(Extracted page text data)
-=-=-=-=-
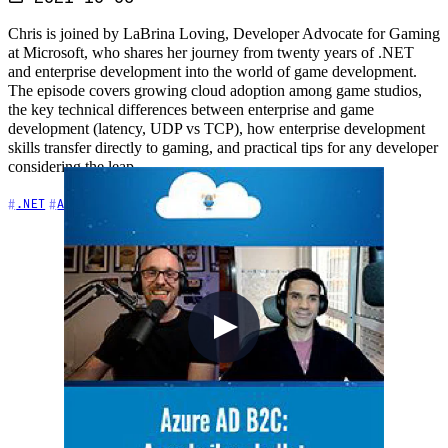
Chris is joined by LaBrina Loving, Developer Advocate for Gaming
at Microsoft, who shares her journey from twenty years of .NET
and enterprise development into the world of game development.
The episode covers growing cloud adoption among game studios,
the key technical differences between enterprise and game
development (latency, UDP vs TCP), how enterprise development
skills transfer directly to gaming, and practical tips for any developer
considering the leap.
+6
.NET
Architecture
Azure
-=-=-=-=-
What the exercise asks
Wherever the word "enterprise" turns up in a line of the entries above, copy that line.

Output of the exercise
and enterprise development into the world of game development.
the key technical differences between enterprise and game
development (latency, UDP vs TCP), how enterprise development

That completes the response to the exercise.